Media insan cita (inciNews.net) Mataram-Peraturan Daerah (Perda) tentang Struktur Organisasi dan Tata Kelola (SOTK) Pemerintah Provinsi Nusa Tenggara Barat (Pemprov NTB), yang disahkan DPRD NTB melalui Rapat Paripurna pada 30 Juni 2025 lalu, ternyata masih mandek di jalan.
Meski sudah mendapatkan evaluasi dari Kementerian Dalam Negeri (Kemendagri), Perda yang seharusnya menjadi landasan penataan birokrasi besar-besaran itu belum juga diundangkan. Dampaknya, eksekusi perombakan struktur organisasi dipastikan tidak bisa dilakukan tahun ini.
Hal ini ditegaskan anggota DPRD NTB, H. Muhammad Aminurlah atau akrab disapa Maman. Menurutnya, tanpa pengundangan, Perda SOTK hanya akan menjadi dokumen macan kertas yang tak punya kekuatan eksekusi.
“Tidak mungkin Perda SOTK itu bisa dieksekusi tahun ini karena sampai hari ini belum diundangkan,” tegas Maman, politisi Partai Amanat Nasional (PAN) yang pernah menjabat Pimpinan DPRD Kabupaten Bima dua periode, saat ditemui wartawan di Udayana. Minggu (24/08)
Maman menegaskan, menata ulang birokrasi bukanlah pekerjaan mudah. Ini bukan sekadar memindah pegawai atau menggabung dinas. Ada konsekuensi serius mulai dari perubahan formasi Eselon II, III, IV, jabatan fungsional, hingga penyesuaian anggaran pada Organisasi Perangkat Daerah (OPD) baru.
“Meski sudah ada perencanaannya, mengeksekusi itu tidak gampang. Belum lagi, KUA-PPAS Tahun Anggaran 2026 saja sampai hari ini belum diajukan,” katanya.
Menurutnya, kondisi ini semakin rumit karena sesuai ketentuan UU Pemerintahan Daerah dan PP Nomor 12 Tahun 2019, dokumen KUA-PPAS seharusnya diajukan paling lambat minggu kedua Juli dan ditetapkan paling lambat minggu kedua Agustus.
Maman juga mengingatkan, pembahasan KUA-PPAS TA 2026 tidak boleh dilakukan asal-asalan. Menurutnya, butuh waktu minimal satu bulan untuk merumuskan program, kegiatan, dan sub-kegiatan yang benar-benar matang serta sesuai dengan visi-misi Gubernur NTB.
“Kalau cuma dibahas sehari dua hari, hasilnya pasti setengah matang. Padahal penataan birokrasi ini butuh perencanaan serius,” tegas anggota Pansus Raperda SOTK tersebut.

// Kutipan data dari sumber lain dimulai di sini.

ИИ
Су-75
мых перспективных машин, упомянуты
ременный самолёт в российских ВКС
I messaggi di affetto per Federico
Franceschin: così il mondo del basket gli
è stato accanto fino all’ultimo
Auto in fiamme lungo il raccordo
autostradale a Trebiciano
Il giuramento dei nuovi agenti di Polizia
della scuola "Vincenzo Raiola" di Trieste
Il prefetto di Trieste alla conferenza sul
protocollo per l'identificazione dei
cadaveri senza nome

Selain itu, DPRD NTB juga pernah memanggil Penjabat Sekretaris Daerah (PJ Sekda) untuk hadir dalam rapat Badan Anggaran (Banggar), tetapi undangan itu tak direspons.
“Kita ingin mempertanyakan langsung progresnya. Sayangnya, PJ Sekda tidak hadir. Padahal ini menyangkut masa depan tata kelola birokrasi NTB,” kesalnya.

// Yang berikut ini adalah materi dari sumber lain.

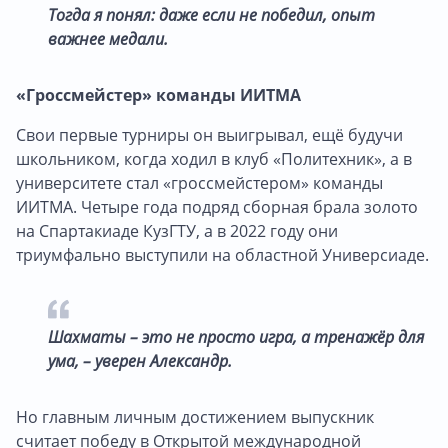
Тогда я понял: даже если не победил, опыт
важнее медали.
«Гроссмейстер» команды ИИТМА
Свои первые турниры он выигрывал, ещё будучи
школьником, когда ходил в клуб «Политехник», а в
университете стал «гроссмейстером» команды
ИИТМА. Четыре года подряд сборная брала золото
на Спартакиаде КузГТУ, а в 2022 году они
триумфально выступили на областной Универсиаде.
Шахматы – это не просто игра, а тренажёр для
ума, – уверен Александр.
Но главным личным достижением выпускник
считает победу в Открытой международной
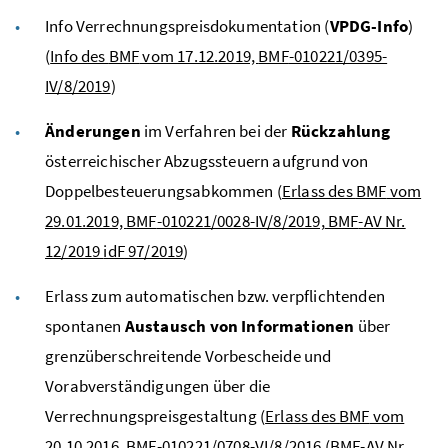
Info Verrechnungspreisdokumentation (
VPDG-Info
)
(
Info des
BMF
vom 17.12.2019,
BMF
-010221/0395-
IV/8/2019
)
Änderungen
im Verfahren bei der
Rückzahlung
österreichischer Abzugssteuern aufgrund von
Doppelbesteuerungsabkommen (
Erlass des
BMF
vom
29.01.2019,
BMF
-010221/0028-IV/8/2019,
BMF
-AV Nr.
12/2019
idF
97/2019
)
Erlass zum automatischen
bzw.
verpflichtenden
spontanen
Austausch von Informationen
über
grenzüberschreitende Vorbescheide und
Vorabverständigungen über die
Verrechnungspreisgestaltung (
Erlass des
BMF
vom
20.10.2016,
BMF
-010221/0708-VI/8/2016 (
BMF
-
AV
Nr.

Maman menilai, mimpi Pemprov NTB untuk mewujudkan birokrasi berbasis meritokrasi bakal sulit tercapai jika eksekutif tidak patuh terhadap aturan dan tenggat waktu.
“Kalau birokrasi kita masih abai terhadap ketentuan perundang-undangan, jangan mimpi meritokrasi bisa diwujudkan. DPRD tugasnya membantu mengingatkan, supaya regulasi ini bisa dijalankan dengan baik,” pungkasnya.
Mandeknya Perda SOTK dan molornya pengajuan KUA-PPAS TA 2026 memunculkan tanda tanya besar soal keseriusan Pemprov NTB menata birokrasi. Tanpa langkah cepat dan koordinasi matang antara eksekutif dan legislatif, target penataan birokrasi sesuai visi-misi Gubernur terancam hanya menjadi wacana.